What you have to do: All of the data should be output character for character, except the pictures.

Information:
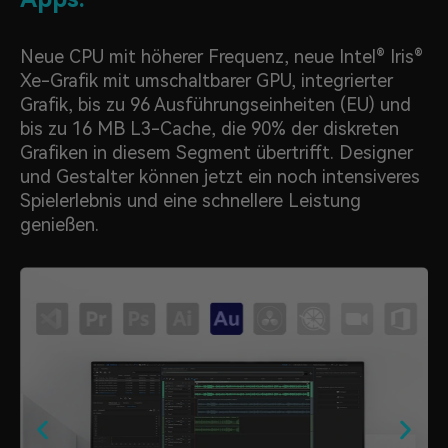
Neue CPU mit höherer Frequenz, neue Intel® Iris®
Xe-Grafik mit umschaltbarer GPU, integrierter
Grafik, bis zu 96 Ausführungseinheiten (EU) und
bis zu 16 MB L3-Cache, die 90% der diskreten
Grafiken in diesem Segment übertrifft. Designer
und Gestalter können jetzt ein noch intensiveres
Spielerlebnis und eine schnellere Leistung
genießen.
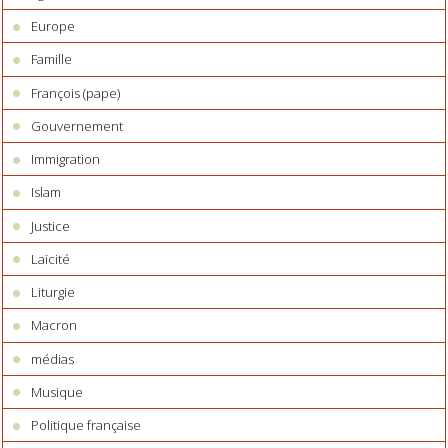
Europe
Famille
François (pape)
Gouvernement
Immigration
Islam
Justice
Laïcité
Liturgie
Macron
médias
Musique
Politique française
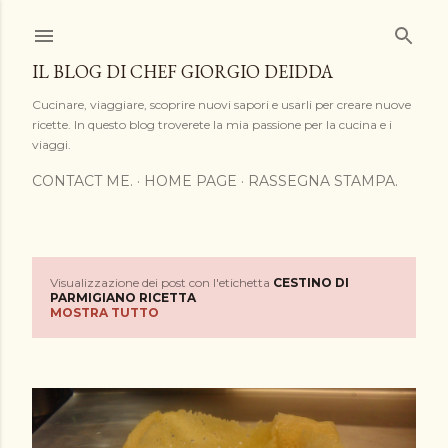
Passa ai contenuti principali
IL BLOG DI CHEF GIORGIO DEIDDA
Cucinare, viaggiare, scoprire nuovi sapori e usarli per creare nuove
ricette. In questo blog troverete la mia passione per la cucina e i
viaggi.
CONTACT ME.
HOME PAGE
RASSEGNA STAMPA.
Visualizzazione dei post con l'etichetta
CESTINO DI
P
PARMIGIANO RICETTA
MOSTRA TUTTO
o
s
t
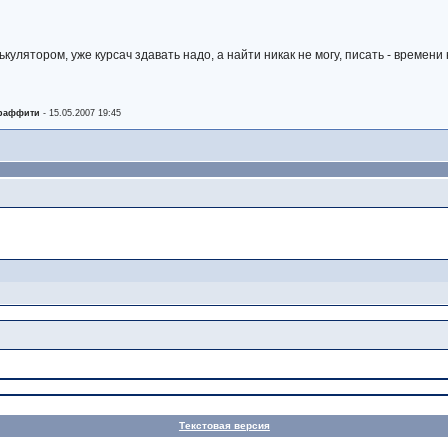
ькулятором, уже курсач здавать надо, а найти никак не могу, писать - времени
граффити
-
15.05.2007 19:45
Текстовая версия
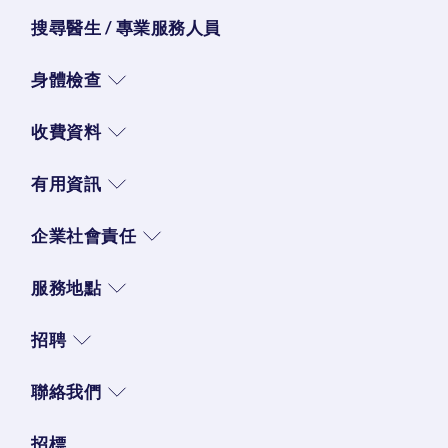
搜尋醫生 / 專業服務人員
身體檢查
收費資料
有用資訊
企業社會責任
服務地點
招聘
聯絡我們
招標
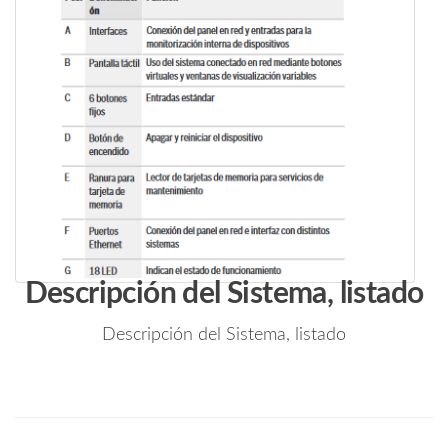
Descripción del Sistema, listado
Descripción del Sistema, listado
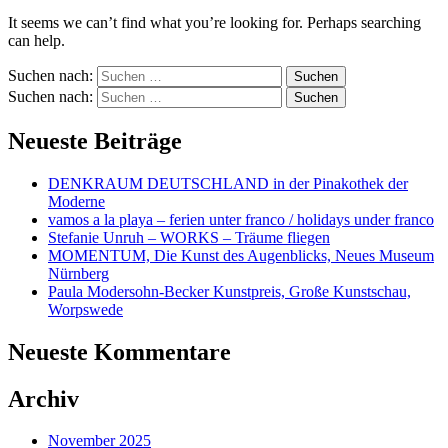
It seems we can’t find what you’re looking for. Perhaps searching
can help.
Suchen nach:
Suchen nach:
Neueste Beiträge
DENKRAUM DEUTSCHLAND in der Pinakothek der
Moderne
vamos a la playa – ferien unter franco / holidays under franco
Stefanie Unruh – WORKS – Träume fliegen
MOMENTUM, Die Kunst des Augenblicks, Neues Museum
Nürnberg
Paula Modersohn-Becker Kunstpreis, Große Kunstschau,
Worpswede
Neueste Kommentare
Archiv
November 2025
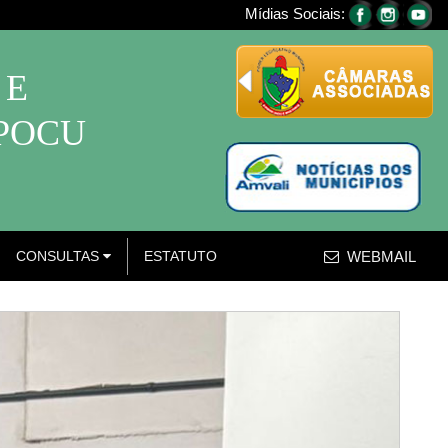
Mídias Sociais:
 E
APOCU
CONSULTAS
ESTATUTO
WEBMAIL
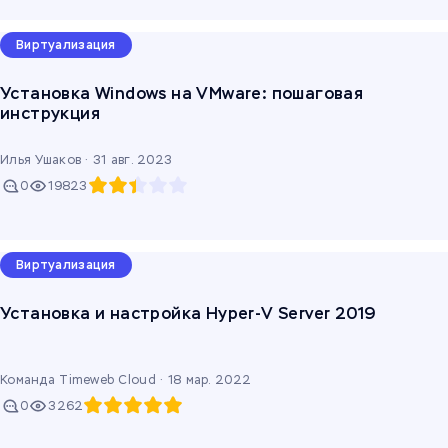
Виртуализация
Установка Windows на VMware: пошаговая
инструкция
Илья Ушаков ·
31 авг. 2023
0
19823
Виртуализация
Установка и настройка Hyper-V Server 2019
Команда Timeweb Cloud ·
18 мар. 2022
0
3262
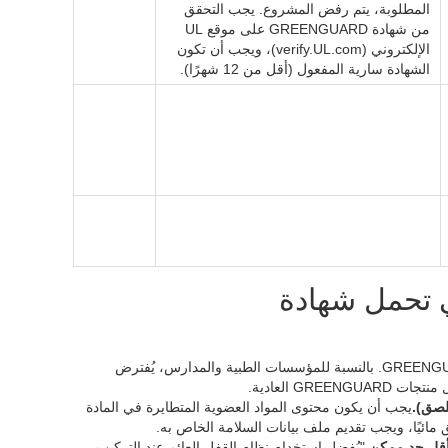
المطلوبة، يتم رفض المشروع. يجب التحقق
من شهادة GREENGUARD على موقع UL
الإلكتروني (verify.UL.com)، ويجب أن تكون
الشهادة سارية المفعول (أقل من 12 شهرًا).
تي تحمل شهادة
يجب أن تكون أرضيات الأماكن المذكورة معتمدة من GREENGUARD Gold (UL). بالنسبة للمؤسسات الطبية والمدارس، يُفترض
لصق).
يجب أن يكون محتوى المواد العضوية المتطايرة في المادة
 أقل حد ممكن.
"يُفضل استخدام نظام القفل العائم عند التركيب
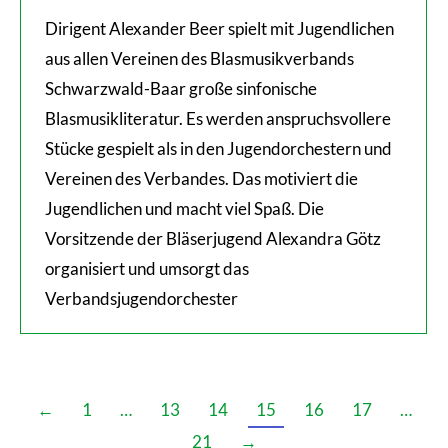
Dirigent Alexander Beer spielt mit Jugendlichen
aus allen Vereinen des Blasmusikverbands
Schwarzwald-Baar große sinfonische
Blasmusikliteratur. Es werden anspruchsvollere
Stücke gespielt als in den Jugendorchestern und
Vereinen des Verbandes. Das motiviert die
Jugendlichen und macht viel Spaß. Die
Vorsitzende der Bläserjugend Alexandra Götz
organisiert und umsorgt das
Verbandsjugendorchester
←
1
…
13
14
15
16
17
…
21
→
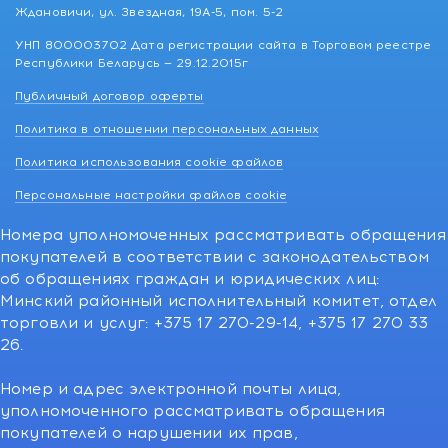
Ждановичи, ул. Звездная, 19А-5, пом. 5-2
УНП 800003702 Дата регистрации сайта в Торговом реестре
Республики Беларусь — 29.12.2015г
Публичный договор оферты
Политика в отношении персональных данных
Политика использования cookie файлов
Персональные настройки файлов cookie
Номера уполномоченных рассматривать обращения
покупателей в соответствии с законодательством
об обращениях граждан и юридических лиц:
Минский районный исполнительный комитет, отдел
торговли и услуг: +375 17 270-29-14, +375 17 270 33
26.
Номер и адрес электронной почты лица,
уполномоченного рассматривать обращения
покупателей о нарушении их прав,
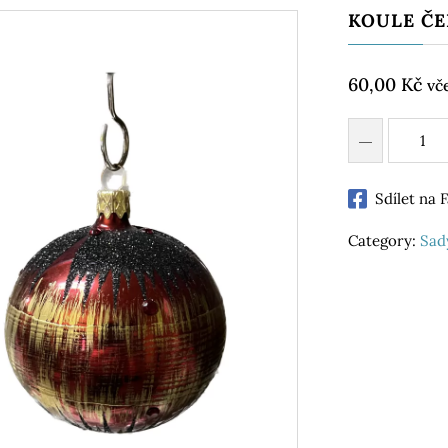
KOULE ČE
60,00
Kč
vč
Sdílet na
Category:
Sad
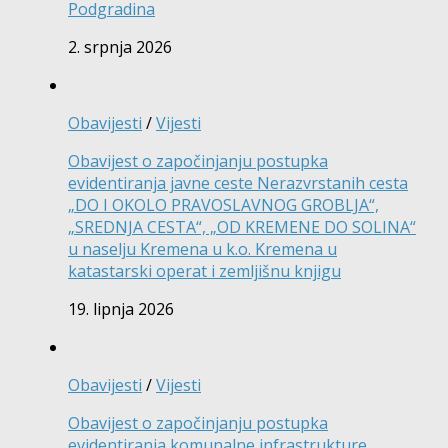
Podgradina
2. srpnja 2026
Obavijesti
/
Vijesti
Obavijest o započinjanju postupka
evidentiranja javne ceste Nerazvrstanih cesta
„DO I OKOLO PRAVOSLAVNOG GROBLJA“,
„SREDNJA CESTA“, „OD KREMENE DO SOLINA“
u naselju Kremena u k.o. Kremena u
katastarski operat i zemljišnu knjigu
19. lipnja 2026
Obavijesti
/
Vijesti
Obavijest o započinjanju postupka
evidentiranja komunalne infrastrukture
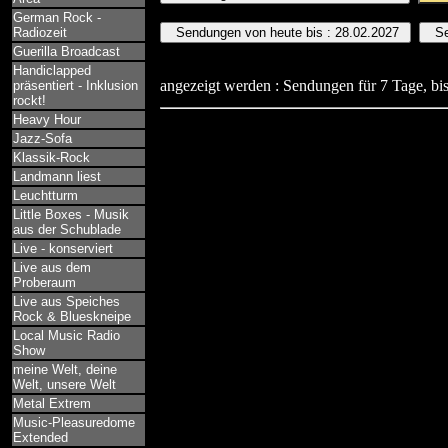
German Rock -
Radiozeit
Guerilla Broadcast
Handiclapped
angezeigt werden : Sendungen für 7 Tage, bis
präsentiert - Inklusion
rockt!
Heavy Hour
Jazz-Sofa
Klassik-Rock
Landmann liest
Leuchtturm
Little Boxes - Musik
aus der Schublade
Live - konserviert
Live aus dem
Proberaum
Live aus Speiches
Rock & Blueskneipe
Local Music Radio
Show
meine Welt, deine
Welt, unsere Welt
Metal Extrem
Music-Pleasuredome
Extended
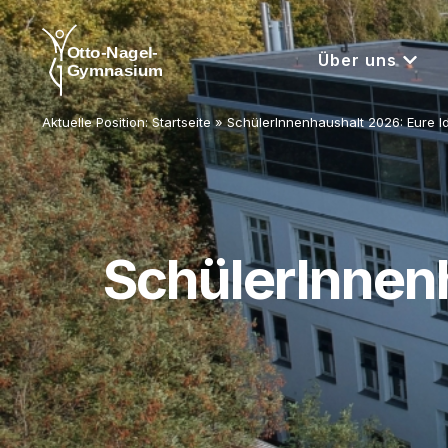
Über uns
Aktuelle Position:
Startseite
»
SchülerInnenhaushalt 2026: Eure I
SchülerInnenh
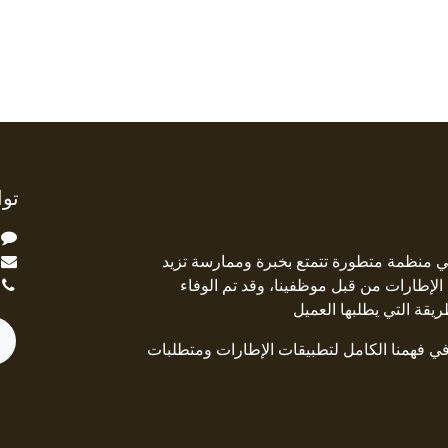
توا
ة Square Deal هي منظمة متطورة تتمتع بخبرة وممارسة تزيد
جال الإطارات من قبل موظفينا، وقد تم الوفاء
ريقة التي يطلبها العميل
 في فهمنا الكامل لتطبيقات الإطارات ومتطلبات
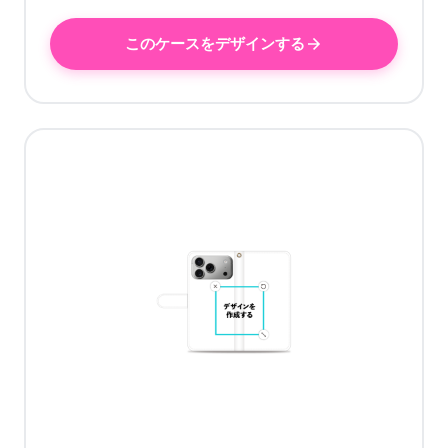
このケースをデザインする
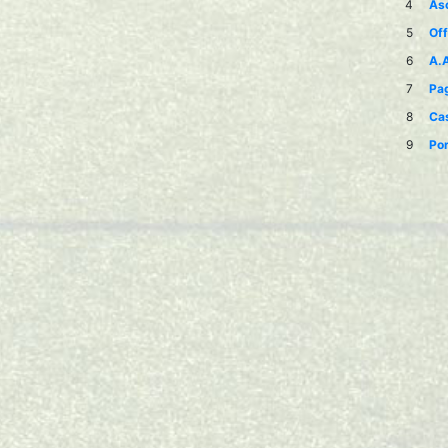
4
Asc
5
Off
6
A.A
7
Pag
8
Ca
9
Po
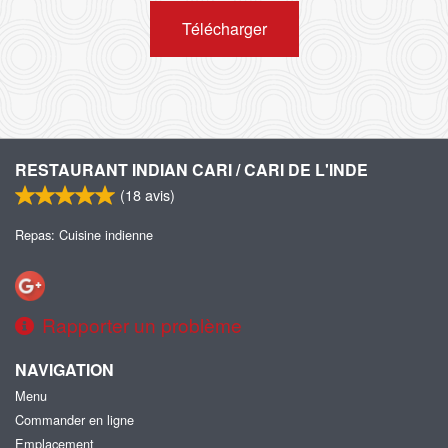
Télécharger
RESTAURANT INDIAN CARI / CARI DE L'INDE
(
18
avis)
Repas: Cuisine indienne
Rapporter un problème
NAVIGATION
Menu
Commander en ligne
Emplacement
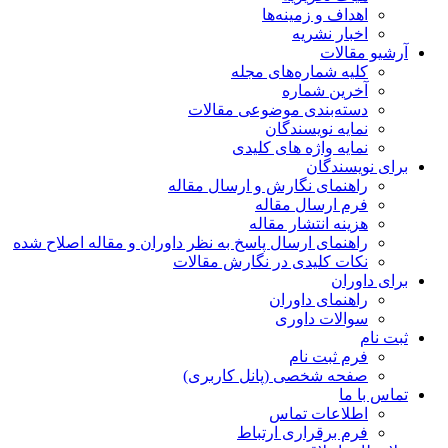
اهداف و زمینه‌ها
اخبار نشریه
آرشیو مقالات
کلیه شماره‌های مجله
آخرین شماره
دسته‌بندی موضوعی مقالات
نمایه نویسندگان
نمایه واژه های کلیدی
برای نویسندگان
راهنمای نگارش و ارسال مقاله
فرم ارسال مقاله
هزینه انتشار مقاله
راهنمای ارسال پاسخ به نظر داوران و مقاله اصلاح شده
نکات کلیدی در نگارش مقالات
برای داوران
راهنمای داوران
سوالات داوری
ثبت نام
فرم ثبت نام
صفحه شخصی (پانل کاربری)
تماس با ما
اطلاعات تماس
فرم برقراری ارتباط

Result of this task:
Neue CPU mit höherer Frequenz, neue Intel® Iris®
Xe-Grafik mit umschaltbarer GPU, integrierter
Grafik, bis zu 96 Ausführungseinheiten (EU) und
bis zu 16 MB L3-Cache, die 90% der diskreten
Grafiken in diesem Segment übertrifft. Designer
und Gestalter können jetzt ein noch intensiveres
Spielerlebnis und eine schnellere Leistung
genießen.
Europe
Famille
François (pape)
Gouvernement
Immigration
Islam
Justice
Laïcité
Liturgie
Macron
médias
Musique
Politique française
Passa ai contenuti principali
IL BLOG DI CHEF GIORGIO DEIDDA
Cucinare, viaggiare, scoprire nuovi sapori e usarli per creare nuove
ricette. In questo blog troverete la mia passione per la cucina e i
viaggi.
CONTACT ME.
HOME PAGE
RASSEGNA STAMPA.
Visualizzazione dei post con l'etichetta
CESTINO DI
P
PARMIGIANO RICETTA
MOSTRA TUTTO
o
s
t
ькулятором, уже курсач здавать надо, а найти никак не могу, писать - времени
граффити
-
15.05.2007 19:45
Текстовая версия
搜尋醫生 / 專業服務人員
身體檢查
收費資料
有用資訊
企業社會責任
服務地點
招聘
聯絡我們
招標
Descripción del Sistema, listado
Descripción del Sistema, listado
It seems we can’t find what you’re looking for. Perhaps searching
can help.
Suchen nach:
Suchen nach:
Neueste Beiträge
DENKRAUM DEUTSCHLAND in der Pinakothek der
Moderne
vamos a la playa – ferien unter franco / holidays under franco
Stefanie Unruh – WORKS – Träume fliegen
MOMENTUM, Die Kunst des Augenblicks, Neues Museum
Nürnberg
Paula Modersohn-Becker Kunstpreis, Große Kunstschau,
Worpswede
Neueste Kommentare
Archiv
November 2025
Mídias Sociais:
 E
APOCU
CONSULTAS
ESTATUTO
WEBMAIL
Виртуализация
Установка Windows на VMware: пошаговая
инструкция
Илья Ушаков ·
31 авг. 2023
0
19823
Виртуализация
Установка и настройка Hyper-V Server 2019
Команда Timeweb Cloud ·
18 мар. 2022
0
3262
المطلوبة، يتم رفض المشروع. يجب التحقق
من شهادة GREENGUARD على موقع UL
الإلكتروني (verify.UL.com)، ويجب أن تكون
الشهادة سارية المفعول (أقل من 12 شهرًا).
تي تحمل شهادة
يجب أن تكون أرضيات الأماكن المذكورة معتمدة من GREENGUARD Gold (UL). بالنسبة للمؤسسات الطبية والمدارس، يُفترض
لصق).
يجب أن يكون محتوى المواد العضوية المتطايرة في المادة
 أقل حد ممكن.
"يُفضل استخدام نظام القفل العائم عند التركيب
Dirigent Alexander Beer spielt mit Jugendlichen
aus allen Vereinen des Blasmusikverbands
Schwarzwald-Baar große sinfonische
Blasmusikliteratur. Es werden anspruchsvollere
Stücke gespielt als in den Jugendorchestern und
Vereinen des Verbandes. Das motiviert die
Jugendlichen und macht viel Spaß. Die
Vorsitzende der Bläserjugend Alexandra Götz
organisiert und umsorgt das
Verbandsjugendorchester
←
1
…
13
14
15
16
17
…
21
→
Ждановичи, ул. Звездная, 19А-5, пом. 5-2
УНП 800003702 Дата регистрации сайта в Торговом реестре
Республики Беларусь — 29.12.2015г
Публичный договор оферты
Политика в отношении персональных данных
Политика использования cookie файлов
Персональные настройки файлов cookie
Номера уполномоченных рассматривать обращения
покупателей в соответствии с законодательством
об обращениях граждан и юридических лиц:
Минский районный исполнительный комитет, отдел
торговли и услуг: +375 17 270-29-14, +375 17 270 33
26.
Номер и адрес электронной почты лица,
уполномоченного рассматривать обращения
покупателей о нарушении их прав,
KOULE ČE
60,00
Kč
vč
Sdílet na
Category:
Sad
Podgradina
2. srpnja 2026
Obavijesti
/
Vijesti
Obavijest o započinjanju postupka
evidentiranja javne ceste Nerazvrstanih cesta
„DO I OKOLO PRAVOSLAVNOG GROBLJA“,
„SREDNJA CESTA“, „OD KREMENE DO SOLINA“
u naselju Kremena u k.o. Kremena u
katastarski operat i zemljišnu knjigu
19. lipnja 2026
Obavijesti
/
Vijesti
Obavijest o započinjanju postupka
evidentiranja komunalne infrastrukture
German Rock -
Radiozeit
Guerilla Broadcast
Handiclapped
angezeigt werden : Sendungen für 7 Tage, bis
präsentiert - Inklusion
rockt!
Heavy Hour
Jazz-Sofa
Klassik-Rock
Landmann liest
Leuchtturm
Little Boxes - Musik
aus der Schublade
Live - konserviert
Live aus dem
Proberaum
Live aus Speiches
Rock & Blueskneipe
Local Music Radio
Show
meine Welt, deine
Welt, unsere Welt
Metal Extrem
Music-Pleasuredome
Extended
Über uns
Aktuelle Position:
Startseite
»
SchülerInnenhaushalt 2026: Eure I
SchülerInnenh
توا
ة Square Deal هي منظمة متطورة تتمتع بخبرة وممارسة تزيد
جال الإطارات من قبل موظفينا، وقد تم الوفاء
ريقة التي يطلبها العميل
 في فهمنا الكامل لتطبيقات الإطارات ومتطلبات
このケースをデザインする
4
Asc
5
Off
6
A.A
7
Pag
8
Ca
9
Po
Télécharger
RESTAURANT INDIAN CARI / CARI DE L'INDE
(
18
avis)
Repas: Cuisine indienne
Rapporter un problème
NAVIGATION
Menu
Commander en ligne
Emplacement
اهداف و زمینه‌ها
اخبار نشریه
آرشیو مقالات
کلیه شماره‌های مجله
آخرین شماره
دسته‌بندی موضوعی مقالات
نمایه نویسندگان
نمایه واژه های کلیدی
برای نویسندگان
راهنمای نگارش و ارسال مقاله
فرم ارسال مقاله
هزینه انتشار مقاله
راهنمای ارسال پاسخ به نظر داوران و مقاله اصلاح شده
نکات کلیدی در نگارش مقالات
برای داوران
راهنمای داوران
سوالات داوری
ثبت نام
فرم ثبت نام
صفحه شخصی (پانل کاربری)
تماس با ما
اطلاعات تماس
فرم برقراری ارتباط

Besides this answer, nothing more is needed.